## DESCRIPTION OF THE TASK
Where a line of the data holds the word "ЧЕЛЮСТИ", copy that line.

## Data records
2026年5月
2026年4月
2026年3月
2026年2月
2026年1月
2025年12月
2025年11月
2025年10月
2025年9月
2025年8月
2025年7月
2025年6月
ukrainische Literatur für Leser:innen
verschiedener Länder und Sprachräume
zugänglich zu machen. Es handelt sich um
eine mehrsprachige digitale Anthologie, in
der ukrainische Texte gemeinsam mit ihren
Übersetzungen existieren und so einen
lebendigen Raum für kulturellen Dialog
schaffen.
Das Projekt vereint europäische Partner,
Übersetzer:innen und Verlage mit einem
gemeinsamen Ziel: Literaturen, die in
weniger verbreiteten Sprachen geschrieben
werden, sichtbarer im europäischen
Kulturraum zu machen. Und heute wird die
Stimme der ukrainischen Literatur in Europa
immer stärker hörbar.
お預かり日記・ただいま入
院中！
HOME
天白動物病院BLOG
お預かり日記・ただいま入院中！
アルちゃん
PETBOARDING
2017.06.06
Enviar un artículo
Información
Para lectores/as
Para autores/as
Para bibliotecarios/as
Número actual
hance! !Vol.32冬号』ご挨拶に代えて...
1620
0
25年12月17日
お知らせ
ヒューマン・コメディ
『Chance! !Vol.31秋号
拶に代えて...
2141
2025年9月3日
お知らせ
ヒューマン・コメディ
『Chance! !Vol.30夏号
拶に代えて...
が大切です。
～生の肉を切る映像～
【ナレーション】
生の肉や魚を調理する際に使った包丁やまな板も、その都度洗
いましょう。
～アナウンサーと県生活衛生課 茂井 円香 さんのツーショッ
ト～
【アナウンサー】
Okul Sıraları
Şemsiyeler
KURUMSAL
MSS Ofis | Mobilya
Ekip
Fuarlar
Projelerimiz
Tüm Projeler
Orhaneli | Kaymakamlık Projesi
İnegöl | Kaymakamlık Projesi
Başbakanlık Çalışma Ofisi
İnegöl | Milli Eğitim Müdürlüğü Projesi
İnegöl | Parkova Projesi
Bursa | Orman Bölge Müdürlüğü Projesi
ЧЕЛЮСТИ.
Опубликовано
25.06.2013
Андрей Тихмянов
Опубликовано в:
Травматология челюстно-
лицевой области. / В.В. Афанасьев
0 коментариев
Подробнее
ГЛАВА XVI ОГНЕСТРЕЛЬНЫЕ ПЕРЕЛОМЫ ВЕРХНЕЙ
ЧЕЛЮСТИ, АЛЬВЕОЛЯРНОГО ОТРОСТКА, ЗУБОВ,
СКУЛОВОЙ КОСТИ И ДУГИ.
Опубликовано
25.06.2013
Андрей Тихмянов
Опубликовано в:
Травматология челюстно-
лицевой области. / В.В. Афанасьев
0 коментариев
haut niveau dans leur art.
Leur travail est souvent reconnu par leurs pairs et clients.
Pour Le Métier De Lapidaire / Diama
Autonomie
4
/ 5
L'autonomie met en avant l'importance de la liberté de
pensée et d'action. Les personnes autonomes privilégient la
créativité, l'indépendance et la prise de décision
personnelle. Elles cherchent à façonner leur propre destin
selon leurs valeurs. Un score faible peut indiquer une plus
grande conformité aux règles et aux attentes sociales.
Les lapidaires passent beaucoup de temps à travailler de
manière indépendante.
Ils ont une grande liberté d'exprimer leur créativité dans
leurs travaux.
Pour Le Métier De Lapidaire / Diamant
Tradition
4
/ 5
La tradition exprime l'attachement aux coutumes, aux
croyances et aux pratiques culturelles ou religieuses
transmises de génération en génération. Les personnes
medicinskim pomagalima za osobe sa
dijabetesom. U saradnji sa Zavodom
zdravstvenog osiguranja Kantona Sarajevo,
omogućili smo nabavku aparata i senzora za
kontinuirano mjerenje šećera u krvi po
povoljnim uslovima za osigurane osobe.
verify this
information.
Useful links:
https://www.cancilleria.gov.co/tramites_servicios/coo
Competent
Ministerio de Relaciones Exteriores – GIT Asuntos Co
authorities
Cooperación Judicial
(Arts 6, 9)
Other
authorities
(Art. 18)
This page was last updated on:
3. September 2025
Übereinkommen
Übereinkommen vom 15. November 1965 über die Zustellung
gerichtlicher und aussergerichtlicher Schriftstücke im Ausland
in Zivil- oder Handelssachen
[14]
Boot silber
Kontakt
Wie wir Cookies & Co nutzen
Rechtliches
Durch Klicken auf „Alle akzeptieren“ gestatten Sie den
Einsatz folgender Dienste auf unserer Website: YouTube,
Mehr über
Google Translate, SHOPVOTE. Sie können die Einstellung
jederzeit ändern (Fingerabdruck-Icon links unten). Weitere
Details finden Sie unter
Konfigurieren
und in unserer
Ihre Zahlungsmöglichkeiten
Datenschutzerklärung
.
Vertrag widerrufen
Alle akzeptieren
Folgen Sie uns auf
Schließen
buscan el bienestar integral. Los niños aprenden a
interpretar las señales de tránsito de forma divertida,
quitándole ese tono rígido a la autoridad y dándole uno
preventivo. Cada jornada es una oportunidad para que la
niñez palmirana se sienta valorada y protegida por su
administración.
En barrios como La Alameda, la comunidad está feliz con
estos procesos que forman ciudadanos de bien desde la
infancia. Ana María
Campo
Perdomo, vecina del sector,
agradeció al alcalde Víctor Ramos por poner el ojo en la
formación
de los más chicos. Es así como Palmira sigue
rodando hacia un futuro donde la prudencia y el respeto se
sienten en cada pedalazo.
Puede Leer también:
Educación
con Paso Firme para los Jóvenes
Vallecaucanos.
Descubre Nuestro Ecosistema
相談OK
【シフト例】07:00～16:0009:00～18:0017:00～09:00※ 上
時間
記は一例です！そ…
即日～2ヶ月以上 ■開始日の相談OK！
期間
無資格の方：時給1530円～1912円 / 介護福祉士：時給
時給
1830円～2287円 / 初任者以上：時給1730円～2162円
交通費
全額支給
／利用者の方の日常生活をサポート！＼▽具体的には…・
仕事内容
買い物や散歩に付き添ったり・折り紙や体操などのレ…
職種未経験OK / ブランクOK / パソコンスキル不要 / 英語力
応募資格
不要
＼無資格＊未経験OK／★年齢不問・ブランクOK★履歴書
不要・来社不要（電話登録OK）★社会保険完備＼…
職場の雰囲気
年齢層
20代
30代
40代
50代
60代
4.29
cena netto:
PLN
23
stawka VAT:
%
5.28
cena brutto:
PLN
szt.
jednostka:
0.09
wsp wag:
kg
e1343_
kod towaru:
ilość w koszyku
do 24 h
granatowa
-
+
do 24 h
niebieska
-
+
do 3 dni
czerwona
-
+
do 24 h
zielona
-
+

## ANSWER SPACE
ЧЕЛЮСТИ.
ЧЕЛЮСТИ, АЛЬВЕОЛЯРНОГО ОТРОСТКА, ЗУБОВ,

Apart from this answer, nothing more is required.